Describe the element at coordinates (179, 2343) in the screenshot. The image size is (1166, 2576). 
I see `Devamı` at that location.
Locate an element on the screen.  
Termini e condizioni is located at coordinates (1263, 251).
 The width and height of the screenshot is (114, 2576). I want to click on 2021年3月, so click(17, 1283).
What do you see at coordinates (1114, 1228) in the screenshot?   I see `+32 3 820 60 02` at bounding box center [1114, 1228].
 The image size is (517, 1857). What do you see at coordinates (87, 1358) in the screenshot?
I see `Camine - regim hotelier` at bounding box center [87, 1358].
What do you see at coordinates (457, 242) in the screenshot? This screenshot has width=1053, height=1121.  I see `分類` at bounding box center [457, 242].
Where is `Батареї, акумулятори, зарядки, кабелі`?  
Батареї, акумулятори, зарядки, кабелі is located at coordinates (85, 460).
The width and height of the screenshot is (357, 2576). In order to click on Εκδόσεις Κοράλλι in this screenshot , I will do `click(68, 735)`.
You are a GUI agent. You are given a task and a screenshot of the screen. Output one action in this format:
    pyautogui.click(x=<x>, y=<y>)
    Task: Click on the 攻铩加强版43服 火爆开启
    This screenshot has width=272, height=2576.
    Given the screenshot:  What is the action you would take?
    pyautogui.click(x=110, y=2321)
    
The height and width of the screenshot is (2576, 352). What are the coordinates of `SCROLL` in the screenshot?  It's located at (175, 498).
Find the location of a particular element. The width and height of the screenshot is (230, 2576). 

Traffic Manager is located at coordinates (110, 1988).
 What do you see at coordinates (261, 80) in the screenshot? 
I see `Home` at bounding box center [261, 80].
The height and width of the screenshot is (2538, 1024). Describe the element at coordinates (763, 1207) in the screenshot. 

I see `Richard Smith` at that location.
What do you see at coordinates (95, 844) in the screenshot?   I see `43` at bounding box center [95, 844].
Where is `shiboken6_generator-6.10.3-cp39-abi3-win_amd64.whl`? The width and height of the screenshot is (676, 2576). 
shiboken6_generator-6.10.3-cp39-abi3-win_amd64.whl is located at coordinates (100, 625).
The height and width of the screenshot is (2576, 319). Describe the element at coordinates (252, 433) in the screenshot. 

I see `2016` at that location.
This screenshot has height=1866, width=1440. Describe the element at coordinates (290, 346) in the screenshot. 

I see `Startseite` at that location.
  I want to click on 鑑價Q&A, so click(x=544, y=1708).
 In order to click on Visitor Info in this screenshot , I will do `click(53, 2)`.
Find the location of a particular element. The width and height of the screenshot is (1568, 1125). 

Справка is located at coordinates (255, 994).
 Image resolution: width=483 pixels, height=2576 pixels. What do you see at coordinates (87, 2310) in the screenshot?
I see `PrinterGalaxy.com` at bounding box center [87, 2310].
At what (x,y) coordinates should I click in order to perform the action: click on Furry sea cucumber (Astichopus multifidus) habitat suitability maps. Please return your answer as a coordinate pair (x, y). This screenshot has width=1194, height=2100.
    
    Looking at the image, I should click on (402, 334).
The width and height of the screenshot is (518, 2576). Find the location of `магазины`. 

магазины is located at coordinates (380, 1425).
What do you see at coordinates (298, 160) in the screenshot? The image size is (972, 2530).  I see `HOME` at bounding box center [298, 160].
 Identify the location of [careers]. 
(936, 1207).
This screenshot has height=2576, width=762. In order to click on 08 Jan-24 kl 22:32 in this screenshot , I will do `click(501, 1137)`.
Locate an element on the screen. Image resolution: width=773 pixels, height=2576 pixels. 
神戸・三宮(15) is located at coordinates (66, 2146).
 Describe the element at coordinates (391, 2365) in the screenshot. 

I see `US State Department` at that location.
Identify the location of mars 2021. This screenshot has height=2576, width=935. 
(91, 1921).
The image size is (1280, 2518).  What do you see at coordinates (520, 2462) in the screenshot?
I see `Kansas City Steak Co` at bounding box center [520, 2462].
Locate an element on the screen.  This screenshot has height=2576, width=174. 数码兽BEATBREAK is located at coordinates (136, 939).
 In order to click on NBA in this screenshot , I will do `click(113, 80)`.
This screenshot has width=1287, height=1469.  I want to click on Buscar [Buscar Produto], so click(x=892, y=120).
—————
* ASSIGNMENT
Go through the entries above and copy every line containing "will".

* RESULT OF THE TASK
The width and height of the screenshot is (357, 2576). In order to click on Εκδόσεις Κοράλλι in this screenshot , I will do `click(68, 735)`.
 In order to click on Visitor Info in this screenshot , I will do `click(53, 2)`.
This screenshot has height=2576, width=762. In order to click on 08 Jan-24 kl 22:32 in this screenshot , I will do `click(501, 1137)`.
 In order to click on NBA in this screenshot , I will do `click(113, 80)`.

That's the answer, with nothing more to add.